Work order: Where the records below show the word "such" in a line, please copy that line.

Saved entries:
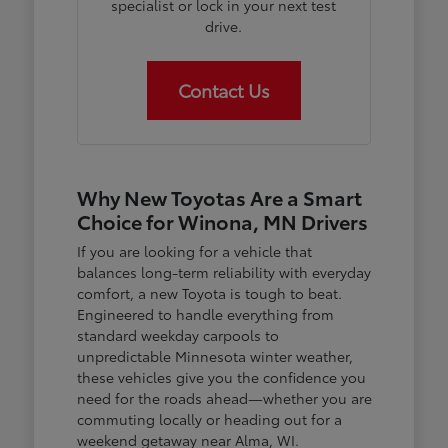
specialist or lock in your next test
drive.
Contact Us
Why New Toyotas Are a Smart
Choice for Winona, MN Drivers
If you are looking for a vehicle that
balances long-term reliability with everyday
comfort, a new Toyota is tough to beat.
Engineered to handle everything from
standard weekday carpools to
unpredictable Minnesota winter weather,
these vehicles give you the confidence you
need for the roads ahead—whether you are
commuting locally or heading out for a
weekend getaway near Alma, WI.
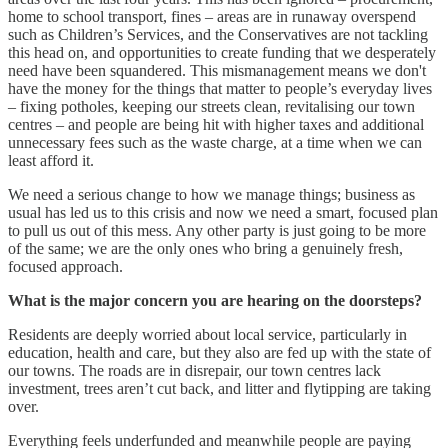
home to school transport, fines – areas are in runaway overspend
such as Children’s Services, and the Conservatives are not tackling
this head on, and opportunities to create funding that we desperately
need have been squandered. This mismanagement means we don't
have the money for the things that matter to people’s everyday lives
– fixing potholes, keeping our streets clean, revitalising our town
centres – and people are being hit with higher taxes and additional
unnecessary fees such as the waste charge, at a time when we can
least afford it.
We need a serious change to how we manage things; business as
usual has led us to this crisis and now we need a smart, focused plan
to pull us out of this mess. Any other party is just going to be more
of the same; we are the only ones who bring a genuinely fresh,
focused approach.
What is the major concern you are hearing on the doorsteps?
Residents are deeply worried about local service, particularly in
education, health and care, but they also are fed up with the state of
our towns. The roads are in disrepair, our town centres lack
investment, trees aren’t cut back, and litter and flytipping are taking
over.
Everything feels underfunded and meanwhile people are paying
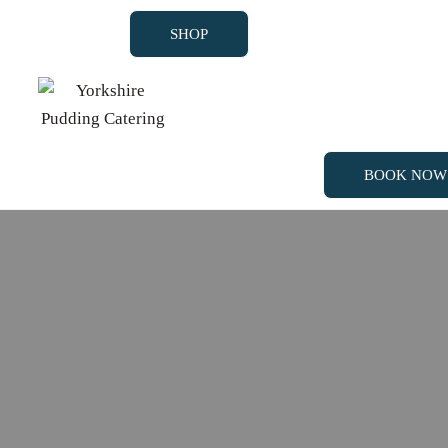
SHOP
BOOK NOW
SHOP
BOOK NOW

Solution:
such as Children’s Services, and the Conservatives are not tackling
unnecessary fees such as the waste charge, at a time when we can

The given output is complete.